I deliberately chose to keep our original list fixed, so when you see us talk about “the best model or tool,” it’s more than likely that it’s been surpassed since then (especially when it comes to AI image and video models).
Enjoy!
The avalanche of AI advances is enough to give anyone whiplash.
New models, features, and tools are launched daily.
It’s impossible to keep track of it all.
So to help you get your bearings, we put together this list of all the noteworthy launches of early 2025, split into the following categories:
Chatbots & traditional LLMs
Reasoning models
Research tools
Coding
Browser agents
Image generation
Video generation
Music creation
Voice
3D generation
Note that this list includes only tools and models that either first came out or received major features/upgrades in 2025.
Let’s dive in!
🗣️ 1. Chatbots & traditional LLMs
2025 is the year of reasoning models that work methodically through tasks and display their thinking process.

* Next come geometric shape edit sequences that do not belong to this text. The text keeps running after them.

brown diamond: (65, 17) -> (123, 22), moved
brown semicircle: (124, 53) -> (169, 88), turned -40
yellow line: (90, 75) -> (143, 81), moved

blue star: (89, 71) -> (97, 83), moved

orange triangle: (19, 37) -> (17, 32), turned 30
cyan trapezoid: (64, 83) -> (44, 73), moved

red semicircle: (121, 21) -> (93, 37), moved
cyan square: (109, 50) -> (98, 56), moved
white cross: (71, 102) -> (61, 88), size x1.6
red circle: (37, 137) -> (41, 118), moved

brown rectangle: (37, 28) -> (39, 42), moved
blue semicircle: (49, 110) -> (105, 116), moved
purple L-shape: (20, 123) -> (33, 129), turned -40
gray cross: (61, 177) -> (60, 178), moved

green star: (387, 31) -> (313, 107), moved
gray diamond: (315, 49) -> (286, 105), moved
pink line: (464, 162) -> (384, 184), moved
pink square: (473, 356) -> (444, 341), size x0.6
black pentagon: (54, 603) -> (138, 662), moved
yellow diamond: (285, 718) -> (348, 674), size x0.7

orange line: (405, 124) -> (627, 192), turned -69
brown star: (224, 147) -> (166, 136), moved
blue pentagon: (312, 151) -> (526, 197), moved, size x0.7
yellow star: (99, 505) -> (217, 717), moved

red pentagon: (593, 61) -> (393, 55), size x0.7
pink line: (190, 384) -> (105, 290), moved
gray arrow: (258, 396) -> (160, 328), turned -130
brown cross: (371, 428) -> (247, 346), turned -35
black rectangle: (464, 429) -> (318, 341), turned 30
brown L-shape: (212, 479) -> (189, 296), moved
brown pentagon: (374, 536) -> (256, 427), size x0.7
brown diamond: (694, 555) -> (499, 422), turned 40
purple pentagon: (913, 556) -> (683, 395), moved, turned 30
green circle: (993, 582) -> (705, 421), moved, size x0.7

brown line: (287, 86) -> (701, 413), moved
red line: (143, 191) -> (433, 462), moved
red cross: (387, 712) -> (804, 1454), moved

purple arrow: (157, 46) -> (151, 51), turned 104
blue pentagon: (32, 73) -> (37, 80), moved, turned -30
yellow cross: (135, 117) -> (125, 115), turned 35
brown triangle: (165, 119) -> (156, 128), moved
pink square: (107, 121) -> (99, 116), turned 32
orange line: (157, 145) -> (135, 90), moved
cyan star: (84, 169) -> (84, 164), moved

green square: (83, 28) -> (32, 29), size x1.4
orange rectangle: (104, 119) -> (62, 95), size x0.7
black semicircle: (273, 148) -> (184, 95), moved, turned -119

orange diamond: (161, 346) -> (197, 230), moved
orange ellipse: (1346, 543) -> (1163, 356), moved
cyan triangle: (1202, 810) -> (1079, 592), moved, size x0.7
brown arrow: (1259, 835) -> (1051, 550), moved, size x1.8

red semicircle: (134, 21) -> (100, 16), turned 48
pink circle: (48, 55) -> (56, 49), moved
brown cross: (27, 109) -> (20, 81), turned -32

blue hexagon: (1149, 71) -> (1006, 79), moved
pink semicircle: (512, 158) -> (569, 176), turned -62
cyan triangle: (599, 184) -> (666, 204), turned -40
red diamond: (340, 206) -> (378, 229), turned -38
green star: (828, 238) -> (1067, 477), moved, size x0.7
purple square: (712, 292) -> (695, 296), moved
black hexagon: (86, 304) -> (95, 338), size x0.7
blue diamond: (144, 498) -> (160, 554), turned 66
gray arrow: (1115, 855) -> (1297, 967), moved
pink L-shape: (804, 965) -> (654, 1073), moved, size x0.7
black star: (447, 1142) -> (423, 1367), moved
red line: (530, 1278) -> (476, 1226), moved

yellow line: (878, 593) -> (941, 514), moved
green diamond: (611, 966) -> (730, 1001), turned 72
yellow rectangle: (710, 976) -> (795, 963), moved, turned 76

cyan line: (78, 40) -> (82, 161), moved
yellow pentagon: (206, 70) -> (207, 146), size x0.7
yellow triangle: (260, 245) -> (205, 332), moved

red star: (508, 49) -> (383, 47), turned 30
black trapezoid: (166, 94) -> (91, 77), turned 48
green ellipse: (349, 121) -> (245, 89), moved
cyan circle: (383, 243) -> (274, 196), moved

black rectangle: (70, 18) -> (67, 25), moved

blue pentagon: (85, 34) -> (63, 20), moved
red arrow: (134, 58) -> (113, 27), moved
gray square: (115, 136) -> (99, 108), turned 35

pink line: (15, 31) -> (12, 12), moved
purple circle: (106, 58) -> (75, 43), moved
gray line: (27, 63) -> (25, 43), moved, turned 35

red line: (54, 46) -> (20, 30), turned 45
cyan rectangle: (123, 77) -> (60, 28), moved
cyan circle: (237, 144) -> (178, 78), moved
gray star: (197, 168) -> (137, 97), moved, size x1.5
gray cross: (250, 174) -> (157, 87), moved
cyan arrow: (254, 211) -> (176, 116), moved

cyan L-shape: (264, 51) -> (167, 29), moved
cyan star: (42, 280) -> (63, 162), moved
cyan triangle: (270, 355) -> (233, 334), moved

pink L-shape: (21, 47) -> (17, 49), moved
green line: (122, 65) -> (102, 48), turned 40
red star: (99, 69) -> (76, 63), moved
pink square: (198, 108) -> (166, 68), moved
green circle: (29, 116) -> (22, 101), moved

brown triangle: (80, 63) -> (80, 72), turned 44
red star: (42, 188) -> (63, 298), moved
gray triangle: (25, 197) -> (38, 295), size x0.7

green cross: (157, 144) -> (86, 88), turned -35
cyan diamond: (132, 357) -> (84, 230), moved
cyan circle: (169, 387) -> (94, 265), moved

But that’s not to say that regular conversational models are standing still.
Best overall: GPT‑4.1 (OpenAI)
GPT-4.1 is strictly a better version of the default GPT-4o model in ChatGPT.
It’s the smartest non-reasoning model and a decent coder with access to all ChatGPT tools, including Canvas, image generation, file and photo analysis, etc.
GPT-4.1 also has a 1-million-token context window, making it great for analyzing long documents or handling multiturn chats.
All the rest
Duck.ai (DuckDuckGo): a privacy-focused chat interface that gives you free access to six smaller models from third-party providers. No login or account required.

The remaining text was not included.